Por maioria de votos, a Corte Eleitoral acolheu a ação de impugnação formulada pela candidata a deputada federal Lariane Telles Mendonça (Novo), concluindo que o postulante não comprovou a filiação partidária válida ao PRTB dentro do prazo mínimo de seis meses exigido pela legislação eleitoral.
A contestação aceita pelo tribunal fundamentou-se na duplicidade e inconsistência de registros partidários.
Embora Roberto Rocha tenha obtido uma decisão judicial reconhecendo a filiação ao PRTB com efeitos retroativos a 4 de abril, o ex-senador permaneceu formalmente cadastrado nos sistemas da Justiça Eleitoral como filiado ao partido Novo.
A impugnante demonstrou ainda que o candidato seguiu exercendo atividades públicas de representação pelo Novo após a data limite da janela partidária.

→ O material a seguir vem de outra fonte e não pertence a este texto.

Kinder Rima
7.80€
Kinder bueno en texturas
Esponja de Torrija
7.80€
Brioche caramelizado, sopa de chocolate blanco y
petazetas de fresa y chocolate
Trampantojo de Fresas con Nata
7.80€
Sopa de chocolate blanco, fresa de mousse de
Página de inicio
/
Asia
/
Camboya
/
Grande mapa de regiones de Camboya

A situação jurídica guarda paralelos com a decisão proferida pelo Tribunal Superior Eleitoral (TSE) na última sexta-feira (11), que rejeitou por unanimidade o registro de Pablo Marçal (PRTB) à Presidência da República sob o mesmo fundamento de vínculo extemporâneo reconhecido via judicial.
Na semana anterior, o ministro Ricardo Villas Bôas Cueva, do TSE, havia negado um pedido liminar para barrar Rocha no horário eleitoral por entender que a análise cabia precipuamente ao TRE-MA para evitar supressão de instância.

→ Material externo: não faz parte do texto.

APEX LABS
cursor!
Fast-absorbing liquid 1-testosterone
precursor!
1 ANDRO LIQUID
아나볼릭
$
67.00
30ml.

Fundamento do Indeferimento:Descumprimento do artigo da Lei das Eleições que exige filiação deferida pelo partido com no mínimo seis meses de antecedência do pleito;
Recurso ao TSE: A defesa do ex-senador pode apresentar recurso ordinário ao Tribunal Superior Eleitoral para tentar reformar a decisão do colegiado maranhense;
Condição Sub Judice: Enquanto o recurso aguarda julgamento na instância superior, Roberto Rocha pode manter os atos praticados na campanha, como realização de carreatas, veiculação de propaganda e participação em debates.
O indeferimento do registro de Roberto Rocha pelo TRE-MA introduz um componente de instabilidade no bloco conservador e altera a dinâmica da disputa pelo Governo do Maranhão.
Registrando 5% das intenções de voto no mais recente levantamento Real Time Big Data, a eventual confirmação da inelegibilidade de Rocha no TSE forçará uma migração do eleitorado de direita na reta final do primeiro turno.
Com o indeferimento e a incerteza jurídica da candidatura sub judice, a tendência imediata é que a fatia de eleitores alinhada ao campo oposicionista passe a ser disputada diretamente pela candidatura do prefeito de São Luís,
Eduardo Braide (PSD). Para a base governista liderada por Felipe Camarão (PT) e pelo grupo do MDB de Orleans Brandão, a pulverização ou concentração antecipada desses votos definirá o cálculo do quociente eleitoral e a possibilidade de liquidação da fatura ainda na primeira etapa do pleito.